(SOURCE MATERIAL Opens)
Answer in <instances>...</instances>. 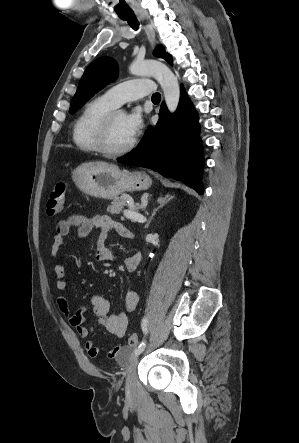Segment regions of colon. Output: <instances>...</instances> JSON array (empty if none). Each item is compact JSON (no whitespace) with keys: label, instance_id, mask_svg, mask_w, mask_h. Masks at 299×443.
I'll return each instance as SVG.
<instances>
[{"label":"colon","instance_id":"5ec220e1","mask_svg":"<svg viewBox=\"0 0 299 443\" xmlns=\"http://www.w3.org/2000/svg\"><path fill=\"white\" fill-rule=\"evenodd\" d=\"M66 194V184L62 181L58 182L52 191L50 192L47 203L46 212L49 218L57 217L63 207ZM139 344V336L136 333H132L128 337L129 348H134ZM128 354V349L121 352L119 359L123 361Z\"/></svg>","mask_w":299,"mask_h":443}]
</instances>
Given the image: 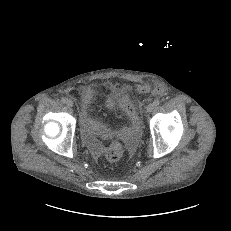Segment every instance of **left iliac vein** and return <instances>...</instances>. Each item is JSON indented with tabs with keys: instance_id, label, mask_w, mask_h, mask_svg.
I'll return each instance as SVG.
<instances>
[{
	"instance_id": "1",
	"label": "left iliac vein",
	"mask_w": 231,
	"mask_h": 231,
	"mask_svg": "<svg viewBox=\"0 0 231 231\" xmlns=\"http://www.w3.org/2000/svg\"><path fill=\"white\" fill-rule=\"evenodd\" d=\"M154 107H155V105H154L153 103H149V104L147 105V107H146V111H147L148 113H150V112L153 111Z\"/></svg>"
}]
</instances>
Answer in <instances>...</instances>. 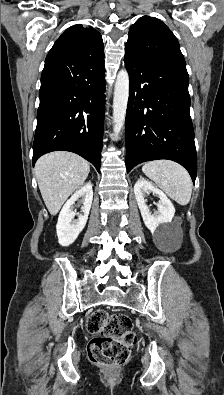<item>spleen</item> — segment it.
Listing matches in <instances>:
<instances>
[{
  "mask_svg": "<svg viewBox=\"0 0 224 395\" xmlns=\"http://www.w3.org/2000/svg\"><path fill=\"white\" fill-rule=\"evenodd\" d=\"M143 173L180 205H187L192 193L188 171L174 161L157 160L143 165Z\"/></svg>",
  "mask_w": 224,
  "mask_h": 395,
  "instance_id": "obj_1",
  "label": "spleen"
}]
</instances>
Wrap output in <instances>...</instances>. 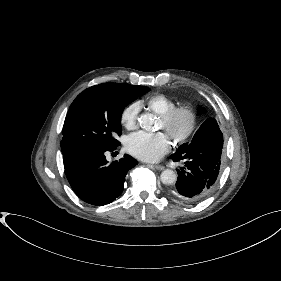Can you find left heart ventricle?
<instances>
[{
    "mask_svg": "<svg viewBox=\"0 0 281 281\" xmlns=\"http://www.w3.org/2000/svg\"><path fill=\"white\" fill-rule=\"evenodd\" d=\"M187 126V119L184 116L177 117L172 124L170 125L169 129L166 130L161 120L159 121V129L165 130L166 133L171 138L172 135H176L184 131Z\"/></svg>",
    "mask_w": 281,
    "mask_h": 281,
    "instance_id": "b2bd125f",
    "label": "left heart ventricle"
}]
</instances>
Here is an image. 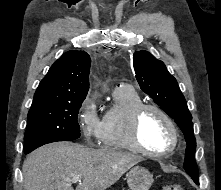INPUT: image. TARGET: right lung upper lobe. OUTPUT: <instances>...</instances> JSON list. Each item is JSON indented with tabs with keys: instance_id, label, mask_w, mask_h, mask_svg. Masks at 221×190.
Listing matches in <instances>:
<instances>
[{
	"instance_id": "1",
	"label": "right lung upper lobe",
	"mask_w": 221,
	"mask_h": 190,
	"mask_svg": "<svg viewBox=\"0 0 221 190\" xmlns=\"http://www.w3.org/2000/svg\"><path fill=\"white\" fill-rule=\"evenodd\" d=\"M91 59L85 51L64 53L40 82L32 106L84 101L89 90Z\"/></svg>"
}]
</instances>
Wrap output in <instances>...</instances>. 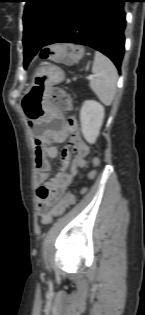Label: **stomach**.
Segmentation results:
<instances>
[{"label": "stomach", "instance_id": "0dacf381", "mask_svg": "<svg viewBox=\"0 0 145 315\" xmlns=\"http://www.w3.org/2000/svg\"><path fill=\"white\" fill-rule=\"evenodd\" d=\"M65 78L64 72L58 67H51L45 72H35L34 84L25 91L21 98V108L29 122H43L45 116H52L53 110L45 100L48 91H52L54 83Z\"/></svg>", "mask_w": 145, "mask_h": 315}]
</instances>
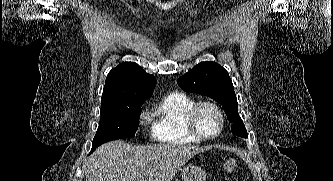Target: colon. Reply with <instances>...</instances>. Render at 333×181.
Instances as JSON below:
<instances>
[{
  "mask_svg": "<svg viewBox=\"0 0 333 181\" xmlns=\"http://www.w3.org/2000/svg\"><path fill=\"white\" fill-rule=\"evenodd\" d=\"M237 168V161L233 158L228 159L223 166V169L226 173H232Z\"/></svg>",
  "mask_w": 333,
  "mask_h": 181,
  "instance_id": "5ec220e1",
  "label": "colon"
}]
</instances>
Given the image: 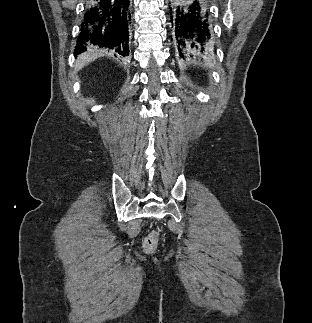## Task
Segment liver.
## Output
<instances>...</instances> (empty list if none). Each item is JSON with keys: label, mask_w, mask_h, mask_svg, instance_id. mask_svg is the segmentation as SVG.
Listing matches in <instances>:
<instances>
[{"label": "liver", "mask_w": 312, "mask_h": 323, "mask_svg": "<svg viewBox=\"0 0 312 323\" xmlns=\"http://www.w3.org/2000/svg\"><path fill=\"white\" fill-rule=\"evenodd\" d=\"M101 54L99 52H96V50H91V48H87V52H82V54H79L77 56V60H75V70H82L84 66H87L89 62H94L96 58H99Z\"/></svg>", "instance_id": "6515ba94"}]
</instances>
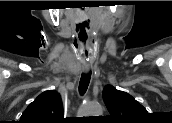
(SOURCE MATERIAL Closes)
# WORK INSTRUCTIONS
Omit the pictures and retype exactly the lines from the one containing "Segment liver." through the end of the entries above.

# TASK ANSWER
Segment liver.
## Output
<instances>...</instances> (empty list if none). Each item is JSON with keys: label, mask_w, mask_h, mask_svg, instance_id. mask_svg is the segmentation as SVG.
Listing matches in <instances>:
<instances>
[{"label": "liver", "mask_w": 312, "mask_h": 323, "mask_svg": "<svg viewBox=\"0 0 312 323\" xmlns=\"http://www.w3.org/2000/svg\"><path fill=\"white\" fill-rule=\"evenodd\" d=\"M101 54L99 52H96V50H91V48H87V52H82V54H79L77 56V60H75V70H82L84 66H87L89 62H94L96 58H99Z\"/></svg>", "instance_id": "6515ba94"}]
</instances>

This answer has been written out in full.